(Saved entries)
▬▬▬▬▬▬▬▬▬▬

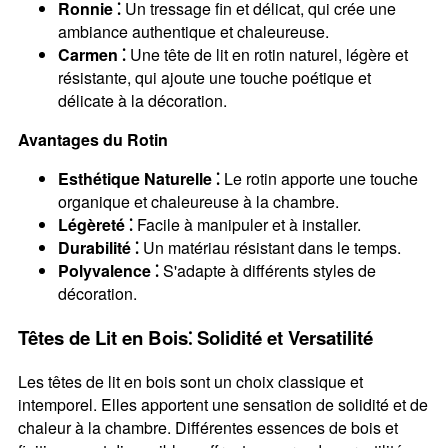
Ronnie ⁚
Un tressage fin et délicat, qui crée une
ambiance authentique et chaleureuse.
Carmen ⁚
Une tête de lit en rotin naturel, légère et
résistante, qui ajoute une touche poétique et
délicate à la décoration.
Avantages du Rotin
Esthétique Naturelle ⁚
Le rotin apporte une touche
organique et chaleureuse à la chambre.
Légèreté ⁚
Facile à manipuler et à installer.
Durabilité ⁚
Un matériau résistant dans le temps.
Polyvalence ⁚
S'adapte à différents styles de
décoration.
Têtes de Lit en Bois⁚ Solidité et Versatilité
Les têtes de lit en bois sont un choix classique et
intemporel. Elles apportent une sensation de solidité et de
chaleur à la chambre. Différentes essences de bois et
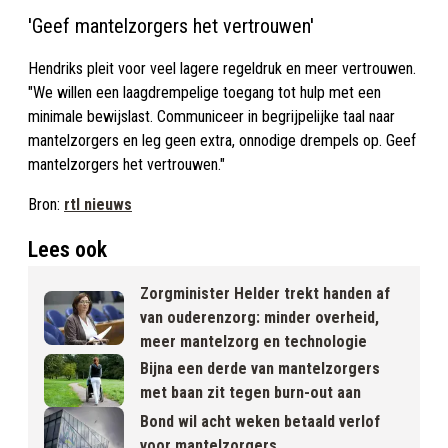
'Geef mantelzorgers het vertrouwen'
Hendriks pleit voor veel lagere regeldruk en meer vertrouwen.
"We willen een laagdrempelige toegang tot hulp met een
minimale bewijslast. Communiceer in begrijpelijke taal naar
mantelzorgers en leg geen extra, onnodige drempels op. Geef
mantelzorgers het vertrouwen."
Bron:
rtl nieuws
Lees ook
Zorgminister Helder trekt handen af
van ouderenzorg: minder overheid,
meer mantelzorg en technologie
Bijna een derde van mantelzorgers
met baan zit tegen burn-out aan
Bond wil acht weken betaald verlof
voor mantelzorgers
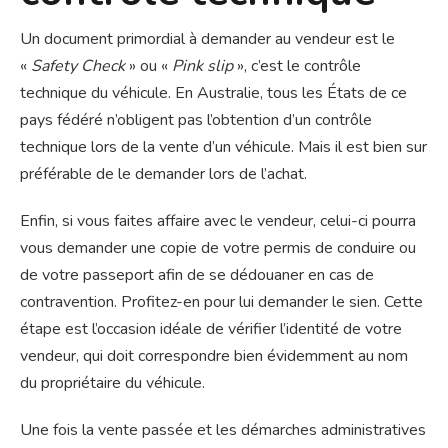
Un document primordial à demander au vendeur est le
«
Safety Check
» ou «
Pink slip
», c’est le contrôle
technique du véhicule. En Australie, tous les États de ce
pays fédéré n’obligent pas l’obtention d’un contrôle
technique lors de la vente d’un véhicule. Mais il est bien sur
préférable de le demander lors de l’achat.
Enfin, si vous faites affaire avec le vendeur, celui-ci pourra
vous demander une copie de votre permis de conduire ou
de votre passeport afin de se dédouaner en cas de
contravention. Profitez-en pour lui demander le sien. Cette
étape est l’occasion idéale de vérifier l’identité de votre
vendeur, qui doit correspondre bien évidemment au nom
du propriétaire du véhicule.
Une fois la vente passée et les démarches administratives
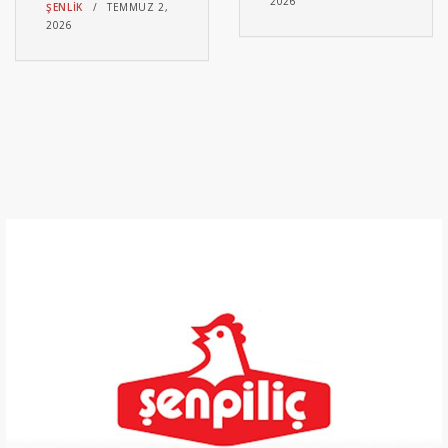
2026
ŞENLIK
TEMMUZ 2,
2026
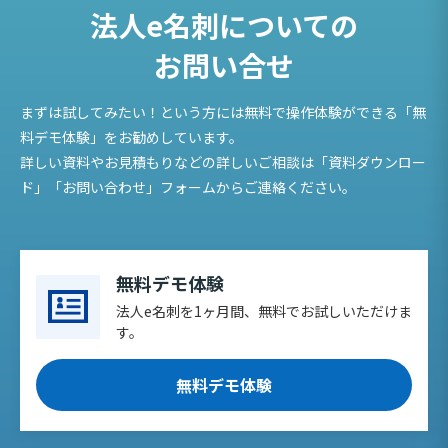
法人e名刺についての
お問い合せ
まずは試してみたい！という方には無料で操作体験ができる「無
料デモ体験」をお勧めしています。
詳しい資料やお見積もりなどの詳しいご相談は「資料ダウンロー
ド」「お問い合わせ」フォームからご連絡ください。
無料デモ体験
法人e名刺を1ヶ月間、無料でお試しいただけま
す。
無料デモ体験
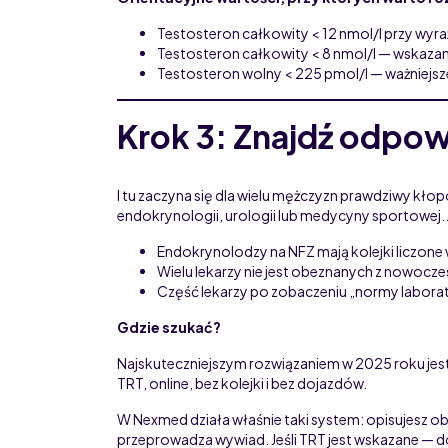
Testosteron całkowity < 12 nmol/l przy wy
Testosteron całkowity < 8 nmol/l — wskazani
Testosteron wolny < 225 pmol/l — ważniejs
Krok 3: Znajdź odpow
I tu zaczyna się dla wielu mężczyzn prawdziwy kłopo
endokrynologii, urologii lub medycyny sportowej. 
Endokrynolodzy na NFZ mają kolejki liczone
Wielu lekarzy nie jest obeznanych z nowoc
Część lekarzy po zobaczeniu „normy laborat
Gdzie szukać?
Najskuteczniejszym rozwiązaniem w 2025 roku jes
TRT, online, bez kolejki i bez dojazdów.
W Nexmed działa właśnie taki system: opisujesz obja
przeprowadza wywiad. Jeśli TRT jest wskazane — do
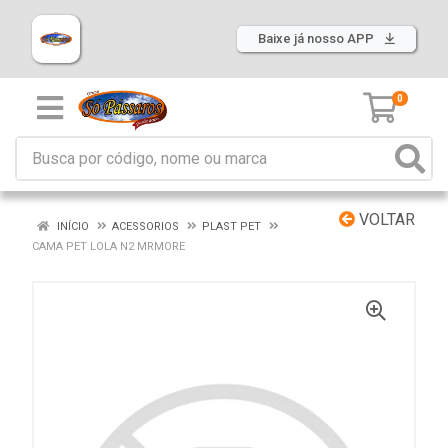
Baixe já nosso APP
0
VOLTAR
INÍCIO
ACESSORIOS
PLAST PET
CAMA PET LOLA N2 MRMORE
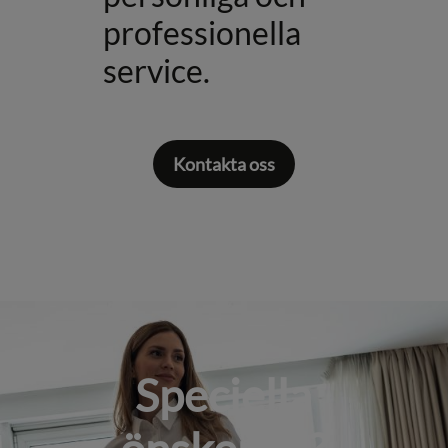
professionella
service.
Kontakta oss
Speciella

▬▬▬▬▬▬▬▬▬▬

Directions for this task >> Please give every line above again word for word, apart from the pictures.

Reply to the task >>
Ronnie ⁚
Un tressage fin et délicat, qui crée une
ambiance authentique et chaleureuse.
Carmen ⁚
Une tête de lit en rotin naturel, légère et
résistante, qui ajoute une touche poétique et
délicate à la décoration.
Avantages du Rotin
Esthétique Naturelle ⁚
Le rotin apporte une touche
organique et chaleureuse à la chambre.
Légèreté ⁚
Facile à manipuler et à installer.
Durabilité ⁚
Un matériau résistant dans le temps.
Polyvalence ⁚
S'adapte à différents styles de
décoration.
Têtes de Lit en Bois⁚ Solidité et Versatilité
Les têtes de lit en bois sont un choix classique et
intemporel. Elles apportent une sensation de solidité et de
chaleur à la chambre. Différentes essences de bois et
'Geef mantelzorgers het vertrouwen'
Hendriks pleit voor veel lagere regeldruk en meer vertrouwen.
"We willen een laagdrempelige toegang tot hulp met een
minimale bewijslast. Communiceer in begrijpelijke taal naar
mantelzorgers en leg geen extra, onnodige drempels op. Geef
mantelzorgers het vertrouwen."
Bron:
rtl nieuws
Lees ook
Zorgminister Helder trekt handen af
van ouderenzorg: minder overheid,
meer mantelzorg en technologie
Bijna een derde van mantelzorgers
met baan zit tegen burn-out aan
Bond wil acht weken betaald verlof
voor mantelzorgers
Un document primordial à demander au vendeur est le
«
Safety Check
» ou «
Pink slip
», c’est le contrôle
technique du véhicule. En Australie, tous les États de ce
pays fédéré n’obligent pas l’obtention d’un contrôle
technique lors de la vente d’un véhicule. Mais il est bien sur
préférable de le demander lors de l’achat.
Enfin, si vous faites affaire avec le vendeur, celui-ci pourra
vous demander une copie de votre permis de conduire ou
de votre passeport afin de se dédouaner en cas de
contravention. Profitez-en pour lui demander le sien. Cette
étape est l’occasion idéale de vérifier l’identité de votre
vendeur, qui doit correspondre bien évidemment au nom
du propriétaire du véhicule.
Une fois la vente passée et les démarches administratives
2026
ŞENLIK
TEMMUZ 2,
2026
法人e名刺についての
お問い合せ
まずは試してみたい！という方には無料で操作体験ができる「無
料デモ体験」をお勧めしています。
詳しい資料やお見積もりなどの詳しいご相談は「資料ダウンロー
ド」「お問い合わせ」フォームからご連絡ください。
無料デモ体験
法人e名刺を1ヶ月間、無料でお試しいただけま
す。
無料デモ体験
Testosteron całkowity < 12 nmol/l przy wy
Testosteron całkowity < 8 nmol/l — wskazani
Testosteron wolny < 225 pmol/l — ważniejs
Krok 3: Znajdź odpow
I tu zaczyna się dla wielu mężczyzn prawdziwy kłopo
endokrynologii, urologii lub medycyny sportowej. 
Endokrynolodzy na NFZ mają kolejki liczone
Wielu lekarzy nie jest obeznanych z nowoc
Część lekarzy po zobaczeniu „normy laborat
Gdzie szukać?
Najskuteczniejszym rozwiązaniem w 2025 roku jes
TRT, online, bez kolejki i bez dojazdów.
W Nexmed działa właśnie taki system: opisujesz obja
przeprowadza wywiad. Jeśli TRT jest wskazane — do
Baixe já nosso APP
0
VOLTAR
INÍCIO
ACESSORIOS
PLAST PET
CAMA PET LOLA N2 MRMORE
professionella
service.
Kontakta oss
Speciella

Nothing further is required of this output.